» **Your instructions**: A line qualifies if it holds the string "minđuše". Copy every qualifying line from the records.

» **Records for processing**:
* * *

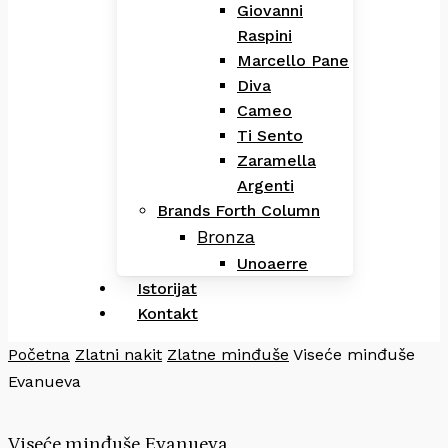
Giovanni
Raspini
Marcello Pane
Diva
Cameo
Ti Sento
Zaramella
Argenti
Brands Forth Column
Bronza
Unoaerre
Istorijat
Kontakt
Početna
Zlatni nakit
Zlatne minđuše
Viseće minđuše
Evanueva
Viseće minđuše Evanueva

* * *

» **Exercise solution**:
Zlatne minđuše
Viseće minđuše
Viseće minđuše Evanueva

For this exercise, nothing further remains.